==== Exercise input ====

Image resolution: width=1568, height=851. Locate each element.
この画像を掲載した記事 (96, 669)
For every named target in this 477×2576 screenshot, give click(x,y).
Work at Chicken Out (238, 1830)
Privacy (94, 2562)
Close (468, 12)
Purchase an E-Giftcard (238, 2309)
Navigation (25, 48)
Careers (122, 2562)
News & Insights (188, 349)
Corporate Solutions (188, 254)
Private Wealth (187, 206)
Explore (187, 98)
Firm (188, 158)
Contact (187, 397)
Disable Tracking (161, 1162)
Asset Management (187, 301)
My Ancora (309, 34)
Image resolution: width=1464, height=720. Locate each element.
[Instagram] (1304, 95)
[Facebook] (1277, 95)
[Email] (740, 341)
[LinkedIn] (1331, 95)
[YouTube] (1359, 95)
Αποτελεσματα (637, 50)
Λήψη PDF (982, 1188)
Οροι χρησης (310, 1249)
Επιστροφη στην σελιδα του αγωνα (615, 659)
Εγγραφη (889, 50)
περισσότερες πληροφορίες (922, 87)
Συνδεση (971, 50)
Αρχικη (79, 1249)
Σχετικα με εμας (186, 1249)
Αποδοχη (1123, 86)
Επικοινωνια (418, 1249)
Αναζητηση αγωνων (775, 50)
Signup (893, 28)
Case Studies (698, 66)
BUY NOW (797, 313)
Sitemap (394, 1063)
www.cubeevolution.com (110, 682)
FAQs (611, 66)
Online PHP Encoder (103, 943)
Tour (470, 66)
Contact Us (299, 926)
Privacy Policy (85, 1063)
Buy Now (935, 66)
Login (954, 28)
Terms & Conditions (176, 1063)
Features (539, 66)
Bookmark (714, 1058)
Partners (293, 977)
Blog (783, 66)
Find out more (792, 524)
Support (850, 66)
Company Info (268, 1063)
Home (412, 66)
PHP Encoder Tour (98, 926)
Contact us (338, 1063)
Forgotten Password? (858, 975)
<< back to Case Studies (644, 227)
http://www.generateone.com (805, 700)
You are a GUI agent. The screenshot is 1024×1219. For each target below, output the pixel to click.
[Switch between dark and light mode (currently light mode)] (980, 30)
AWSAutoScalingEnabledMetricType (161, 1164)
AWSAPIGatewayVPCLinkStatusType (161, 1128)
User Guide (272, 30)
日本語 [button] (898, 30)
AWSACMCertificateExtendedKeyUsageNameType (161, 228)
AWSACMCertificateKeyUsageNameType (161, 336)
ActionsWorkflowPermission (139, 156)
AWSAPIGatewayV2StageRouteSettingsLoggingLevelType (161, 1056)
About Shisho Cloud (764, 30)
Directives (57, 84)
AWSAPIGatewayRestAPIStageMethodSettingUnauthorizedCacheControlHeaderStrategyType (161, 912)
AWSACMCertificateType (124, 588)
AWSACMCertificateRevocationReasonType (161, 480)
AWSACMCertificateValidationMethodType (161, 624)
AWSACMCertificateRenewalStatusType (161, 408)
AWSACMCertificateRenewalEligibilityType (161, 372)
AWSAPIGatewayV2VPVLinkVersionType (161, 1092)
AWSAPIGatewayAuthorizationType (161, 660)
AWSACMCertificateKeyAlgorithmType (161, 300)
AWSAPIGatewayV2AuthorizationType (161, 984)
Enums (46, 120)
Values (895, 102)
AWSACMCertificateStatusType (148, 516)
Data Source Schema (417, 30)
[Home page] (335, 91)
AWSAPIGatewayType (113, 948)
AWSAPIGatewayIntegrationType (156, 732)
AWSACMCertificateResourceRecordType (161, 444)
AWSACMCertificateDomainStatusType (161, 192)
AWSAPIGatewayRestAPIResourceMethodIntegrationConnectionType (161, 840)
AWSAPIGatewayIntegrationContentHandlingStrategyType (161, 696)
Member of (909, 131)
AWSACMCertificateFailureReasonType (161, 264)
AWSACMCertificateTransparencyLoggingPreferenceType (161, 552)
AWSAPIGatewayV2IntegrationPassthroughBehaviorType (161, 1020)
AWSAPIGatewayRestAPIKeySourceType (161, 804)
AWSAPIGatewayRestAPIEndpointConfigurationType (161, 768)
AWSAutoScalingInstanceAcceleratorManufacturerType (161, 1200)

====

• [Requirement]: From the top of the material above, please transcribe each line exactly. Include the line with "Careers (122, 2562)" and end there.

• [Exercise output]:
Image resolution: width=1568, height=851. Locate each element.
この画像を掲載した記事 (96, 669)
For every named target in this 477×2576 screenshot, give click(x,y).
Work at Chicken Out (238, 1830)
Privacy (94, 2562)
Close (468, 12)
Purchase an E-Giftcard (238, 2309)
Navigation (25, 48)
Careers (122, 2562)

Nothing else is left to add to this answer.